I'd like the line containing "хорошей профилактикой" and every line below it, to the end of the material, repeated exactly and with nothing else.
»»
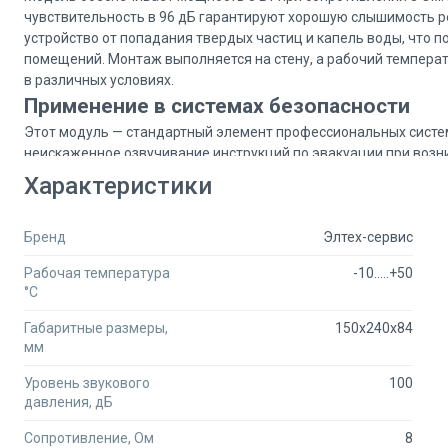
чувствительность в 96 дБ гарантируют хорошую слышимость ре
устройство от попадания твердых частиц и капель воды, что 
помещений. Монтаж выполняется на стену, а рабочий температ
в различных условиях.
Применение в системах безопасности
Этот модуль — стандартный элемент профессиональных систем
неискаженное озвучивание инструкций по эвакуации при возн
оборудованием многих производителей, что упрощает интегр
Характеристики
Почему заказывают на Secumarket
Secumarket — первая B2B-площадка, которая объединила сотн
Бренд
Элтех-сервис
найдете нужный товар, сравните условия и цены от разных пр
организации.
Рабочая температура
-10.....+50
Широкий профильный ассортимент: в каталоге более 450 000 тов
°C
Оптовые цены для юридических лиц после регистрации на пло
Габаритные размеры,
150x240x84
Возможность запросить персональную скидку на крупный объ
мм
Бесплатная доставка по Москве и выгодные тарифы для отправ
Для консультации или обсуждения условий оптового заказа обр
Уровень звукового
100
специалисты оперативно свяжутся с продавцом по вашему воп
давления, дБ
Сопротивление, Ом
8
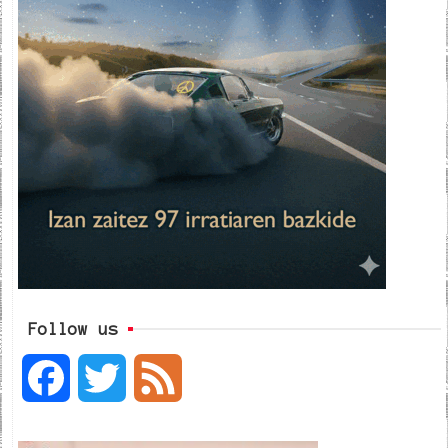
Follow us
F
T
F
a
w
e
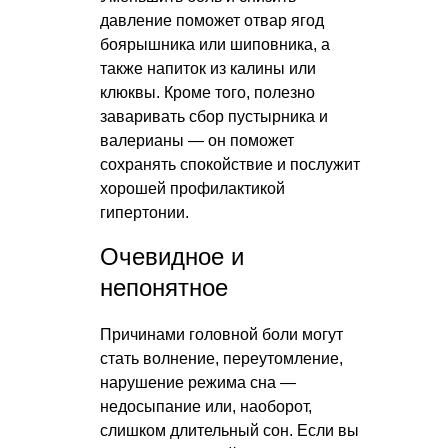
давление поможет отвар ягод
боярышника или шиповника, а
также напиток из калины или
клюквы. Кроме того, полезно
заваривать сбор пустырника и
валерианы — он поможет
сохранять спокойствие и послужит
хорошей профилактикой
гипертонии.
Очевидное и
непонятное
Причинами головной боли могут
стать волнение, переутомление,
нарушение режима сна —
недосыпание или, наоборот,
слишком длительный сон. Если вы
««
SOLUTION TO THIS PROBLEM:
хорошей профилактикой
гипертонии.
Очевидное и
непонятное
Причинами головной боли могут
стать волнение, переутомление,
нарушение режима сна —
недосыпание или, наоборот,
слишком длительный сон. Если вы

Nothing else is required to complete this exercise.